Report Calls on States to Enact Student Loan Borrower Protections

A non-profit organization focused on student loans and higher education is calling on Massachusetts and all states to enact legislation aimed at protecting student loan borrowers “from profit-seeking predatory actors.”

The Hildreth Institute released a report this month calling on Massachusetts to follow 10 other states that have enacted their own Student Loan Bills of Rights or appointed student loan ombudsmen to work with individuals who have student loans on “exploring repayment options, applying to income-driven plans, avoiding or getting out of default, ending wage garnishments, and tax refund interceptions or benefits offsets.”

States must step up to protect stunned loan borrowers because the federal government is failing to do so, the report concludes. Student loan servicer do not have the individual’s best interests in mind and instead are driven by profits and not making sure that individuals are given the best repayment options.

“In the face of federal refusal to regulate the loan servicing industry, ​states have no choice but to enact their own Student Loan Bills of Rights to protect their student loan borrowers from profit-seeking predatory actors,” the report concludes.

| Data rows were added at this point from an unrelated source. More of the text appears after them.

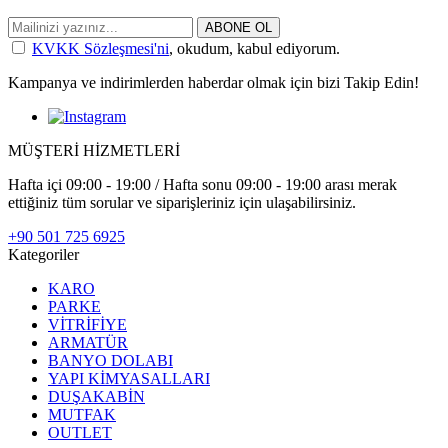
ABONE OL
KVKK Sözleşmesi'ni
, okudum, kabul ediyorum.
Kampanya ve indirimlerden haberdar olmak için bizi Takip Edin!
MÜŞTERİ HİZMETLERİ
Hafta içi 09:00 - 19:00 / Hafta sonu 09:00 - 19:00 arası merak
ettiğiniz tüm sorular ve siparişleriniz için ulaşabilirsiniz.
+90 501 725 6925
Kategoriler
KARO
PARKE
VİTRİFİYE
ARMATÜR
BANYO DOLABI
YAPI KİMYASALLARI
DUŞAKABİN
MUTFAK
OUTLET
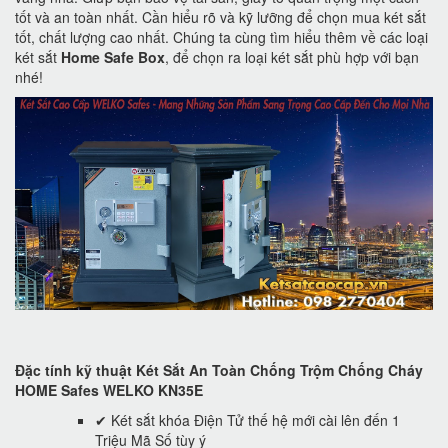
tốt và an toàn nhất. Cần hiểu rõ và kỹ lưỡng để chọn mua két sắt
tốt, chất lượng cao nhất. Chúng ta cùng tìm hiểu thêm về các loại
két sắt
Home Safe Box
, để chọn ra loại két sắt phù hợp với bạn
nhé!
Đặc tính kỹ thuật Két Sắt An Toàn Chống Trộm Chống Cháy
HOME Safes WELKO KN35E
✔ Két sắt khóa Điện Tử thế hệ mới cài lên đến 1
Triệu Mã Số tùy ý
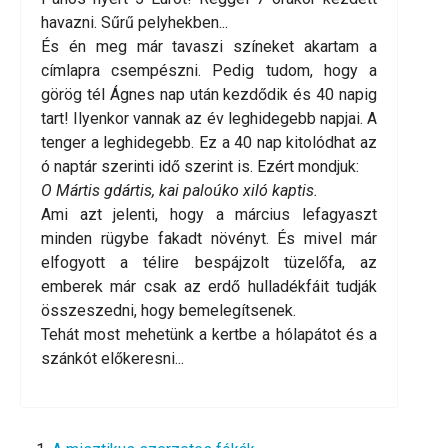
havazni. Sűrű pelyhekben...
És én meg már tavaszi színeket akartam a
címlapra csempészni. Pedig tudom, hogy a
görög tél Ágnes nap után kezdődik és 40 napig
tart! Ilyenkor vannak az év leghidegebb napjai. A
tenger a leghidegebb. Ez a 40 nap kitolódhat az
ó naptár szerinti idő szerint is. Ezért mondjuk:
O Mártis gdártis, kai paloúko xiló kaptis.
Ami azt jelenti, hogy a március lefagyaszt
minden rügybe fakadt növényt. És mivel már
elfogyott a télire bespájzolt tüzelőfa, az
emberek már csak az erdő hulladékfáit tudják
összeszedni, hogy bemelegítsenek.
Tehát most mehetünk a kertbe a hólapátot és a
szánkót előkeresni...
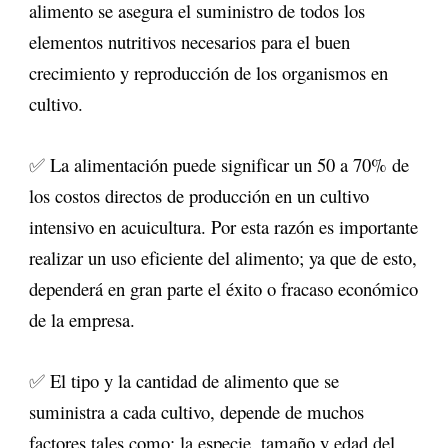
alimento se asegura el suministro de todos los
elementos nutritivos necesarios para el buen
crecimiento y reproducción de los organismos en
cultivo.
✅
La alimentación puede significar un 50 a 70% de
los costos directos de producción en un cultivo
intensivo en acuicultura. Por esta razón es importante
realizar un uso eficiente del alimento; ya que de esto,
dependerá en gran parte el éxito o fracaso económico
de la empresa.
✅
El tipo y la cantidad de alimento que se
suministra a cada cultivo, depende de muchos
factores tales como: la especie, tamaño y edad del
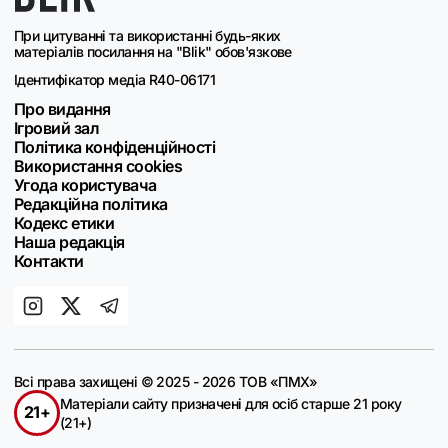
При цитуванні та використанні будь-яких
матеріалів посилання на "Blik" обов'язкове
Ідентифікатор медіа R40-06171
Про видання
Ігровий зал
Політика конфіденційності
Використання cookies
Угода користувача
Редакційна політика
Кодекс етики
Наша редакція
Контакти
Всі права захищені © 2025 - 2026 ТОВ «ПМХ»
Матеріали сайту призначені для осіб старше 21 року
21+
(21+)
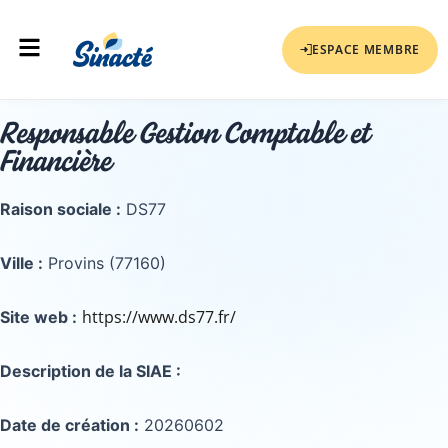
Aller
Menu
au
ESPACE MEMBRE
contenu
Responsable Gestion Comptable et
Financière
Raison sociale :
DS77
Ville :
Provins (77160)
https://www.ds77.fr/
Site web :
Description de la SIAE :
Date de création :
20260602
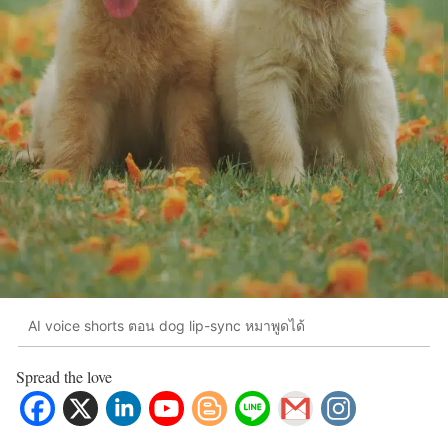
AI voice shorts ตอน dog lip-sync หมาพูดได้
Spread the love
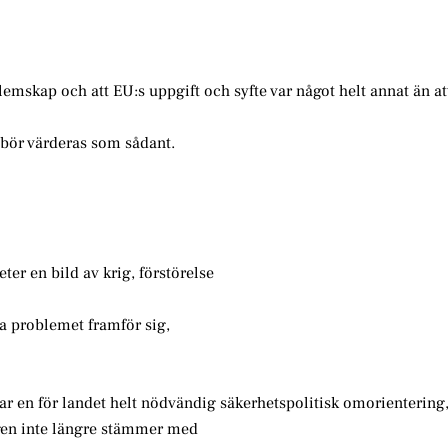
emskap och att EU:s uppgift och syfte var något helt annat än at
h bör värderas som sådant.
er en bild av krig, förstörelse
ta problemet framför sig,
drar en för landet helt nödvändig säkerhetspolitisk omorientering
gen inte längre stämmer med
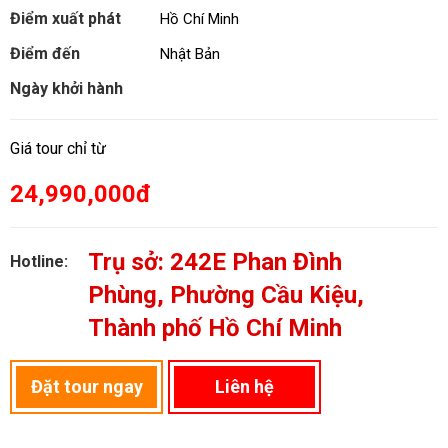
Điểm xuất phát
Hồ Chí Minh
Điểm đến
Nhật Bản
Ngày khởi hành
Giá tour chỉ từ
24,990,000đ
Trụ sở: 242E Phan Đình
Hotline:
Phùng, Phường Cầu Kiệu,
Thành phố Hồ Chí Minh
Đặt tour ngay
Liên hệ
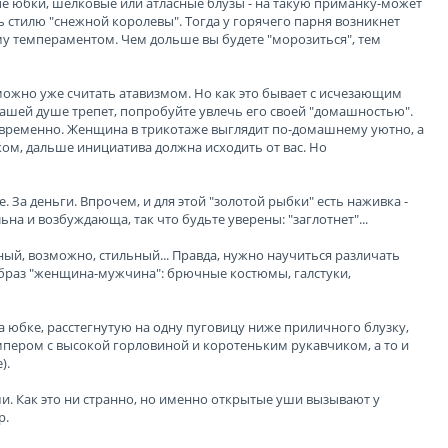
е юбки, шелковые или атласные блузы - на такую приманку-может
ть стилю "снежной королевы". Тогда у горячего парня возникнет
му темпераментом. Чем дольше вы будете "морозиться", тем
можно уже считать атавизмом. Но как это бывает с исчезающим
ашей душе трепет, попробуйте увлечь его своей "домашностью".
новременно. Женщина в трикотаже выглядит по-домашнему уютно, а
ком, дальше инициатива должна исходить от вас. Но
. За деньги. Впрочем, и для этой "золотой рыбки" есть наживка -
ьна и возбуждающа, так что будьте уверены: "заглотнет"...
ый, возможно, стильный... Правда, нужно научиться различать
образ "женщина-мужчина": брючные костюмы, галстуки,
 юбке, расстегнутую на одну пуговицу ниже приличного блузку,
мпером с высокой горловиной и коротеньким рукавчиком, а то и
).
уши. Как это ни странно, но именно открытые уши вызывают у
р.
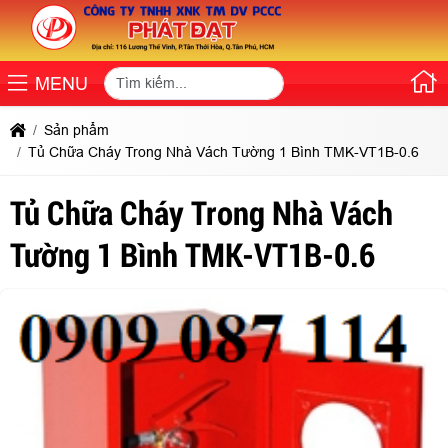
MENU
Sản phẩm
Tủ Chữa Cháy Trong Nhà Vách Tường 1 Bình TMK-VT1B-0.6
Tủ Chữa Cháy Trong Nhà Vách
Tường 1 Bình TMK-VT1B-0.6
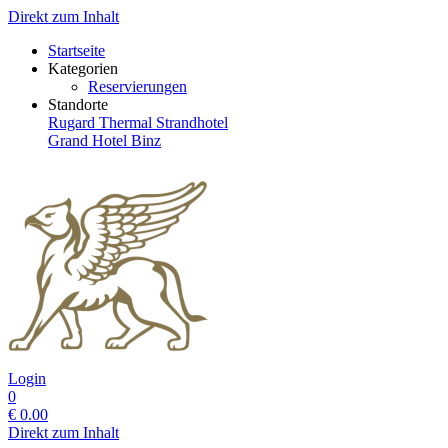
Direkt zum Inhalt
Startseite
Kategorien
Reservierungen
Standorte
Rugard Thermal Strandhotel
Grand Hotel Binz
Login
0
€
0.00
Direkt zum Inhalt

The report also includes a state-by-state breakdown of their activity in enacting legislation that regulate the student loan industry. Ten states — Colorado, Connecticut, Illinois, Maine, Maryland, Nevada, New Jersey, New York, Washington, and Washington, D.C. — have enacted some form of legislation, either by creating a student loan bill of rights, a student loan ombudsman, or some other form of protection, and another 13 are considering similar legislation, according to the report.